2. Zu diesem Verbot ist der Verordnungsgeber ermächtigt, weil es sich um ein Spielgerät mit Gewinnmöglichkeit handelt.


Tatbestand:

Der Antragsteller wandte sich gegen eine für sofort vollziehbar erklärte Anordnung, durch die ihm die Aufstellung und der Betrieb von Unterhaltungsspielgeräten (Fun-Games) untersagt worden ist, weil sie die in der Verfügung näher bezeichneten Voraussetzungen des § 6 a Sätze 1 und 2 SpielV erfüllten. Dazu zählen nach den behördlich getroffenen Feststellungen die Spielgeräte "Magic Games", "Asterix 10000", "Asterix", "Fun City", "Multi Game II" und "Bingo". Diese von der Physikalisch-Technischen-Bundesanstalt nicht zugelassenen oder sonst geprüften Geräte bieten die Möglichkeit, Punkte zu gewinnen, die die Spielzeit verlängern, und verfügen über eine sogenannte Risikotaste zur Chancenerhöhung. Das VG lehnte das Rechtsschutzgesuch ab. Das OVG wies die dagegen erhobene Beschwerde zurück.

Gründe:

1. Die Aufstellung und der Betrieb der Geräte sind nach § 6 a Satz 1 Buchst. a) SpielV (Fassung der Bekanntmachung vom 27.1.2006, BGBl I S. 280) verboten.

Die Vorschrift betrifft Spielgeräte, die keine Bauartzulassung oder Erlaubnis nach den §§ 4, 5, 13 oder 14 SpielV erhalten haben oder die keiner Erlaubnis nach § 5 a SpielV bedürfen. Diese Voraussetzungen sind bei den hier in Rede stehenden Spielgeräten erfüllt.

Ihre Aufstellung und ihr Betrieb sind gemäß § 6 a Satz 1 Buchst. a) SpielV verboten, weil sie als Gewinne Berechtigungen zum Weiterspielen anbieten.

Die Geräte eröffnen dem Spieler die Möglichkeit, durch den Gewinn und die Ansammlung von Punkten die Spielzeit zu verlängern, und gewähren ihm damit eine Berechtigung zum Weiterspielen. Zudem kann das "Punktekonto" durch Betätigung der Risikotaste weiter erhöht werden. Der Umstand, dass weder in der Spielverordnung selbst noch in der Verordnungsbegründung, vgl. BR-Drucks. 655/05 vom 30.8. 2005, S. 17 f., Punktgewinne ausdrücklich erwähnt werden, spricht nicht für die Zulässigkeit solcher spielzeitverlängernden Berechtigungen.

So aber Odenthal, ZfWG 2006, 286, 288.

Der Verordnungsgeber hatte keine Veranlassung, die Ausweisung von Punktgewinnen als solche zu verbieten.
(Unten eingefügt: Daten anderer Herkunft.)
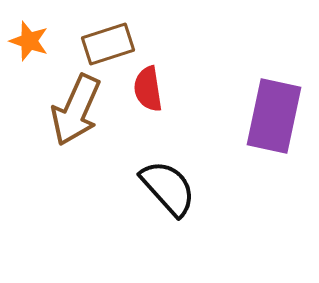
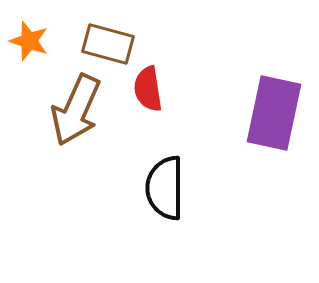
brown rectangle: rotated 33 degrees clockwise
purple rectangle: moved 3 px up
black semicircle: moved 3 px left; rotated 138 degrees counterclockwise
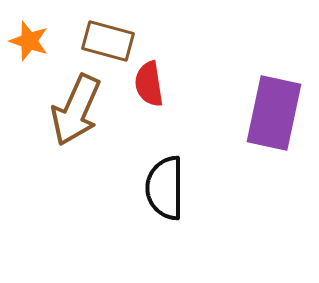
brown rectangle: moved 3 px up
red semicircle: moved 1 px right, 5 px up
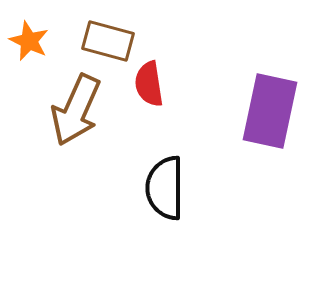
orange star: rotated 6 degrees clockwise
purple rectangle: moved 4 px left, 2 px up
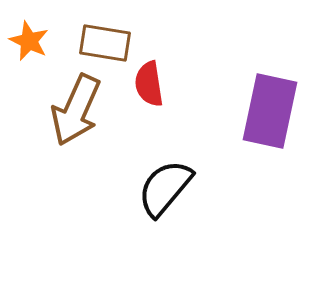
brown rectangle: moved 3 px left, 2 px down; rotated 6 degrees counterclockwise
black semicircle: rotated 40 degrees clockwise
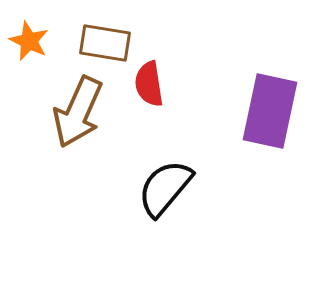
brown arrow: moved 2 px right, 2 px down
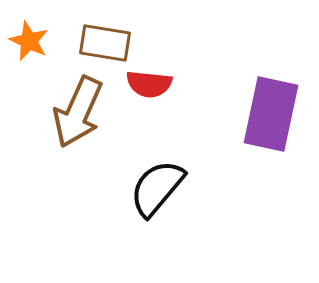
red semicircle: rotated 75 degrees counterclockwise
purple rectangle: moved 1 px right, 3 px down
black semicircle: moved 8 px left
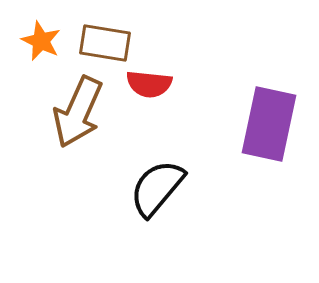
orange star: moved 12 px right
purple rectangle: moved 2 px left, 10 px down
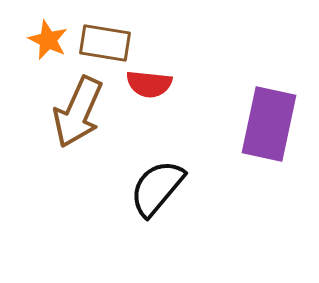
orange star: moved 7 px right, 1 px up
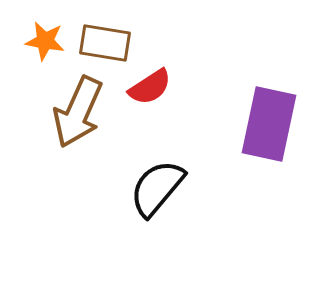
orange star: moved 3 px left, 1 px down; rotated 15 degrees counterclockwise
red semicircle: moved 1 px right, 3 px down; rotated 39 degrees counterclockwise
Maßgeblich ist unter dem Gesichtspunkt der Eindämmung eines übermäßigen Spieltriebs allein, ob und gegebenenfalls wie sich diese Gewinne auf den weiteren Spielablauf auswirken. Insoweit lässt die Spielverordnung keinen Zweifel daran, dass Berechtigungen zum Weiterspielen ausnahmslos, also auch dann, wenn sie auf Punktgewinnen beruhen, unzulässig sind. Zulässig ist unter den näher bezeichneten Voraussetzungen des § 6 a Satz 3 SpielV allein der Gewinn von maximal sechs Freispielen; um solche Freispiele geht es vorliegend indessen nicht. In der Literatur wird allerdings die Auffassung vertreten, spielzeitverlängernde Punktgewinne seien unter Beachtung gewisser Grenzen den Freispielen gleichzusetzen.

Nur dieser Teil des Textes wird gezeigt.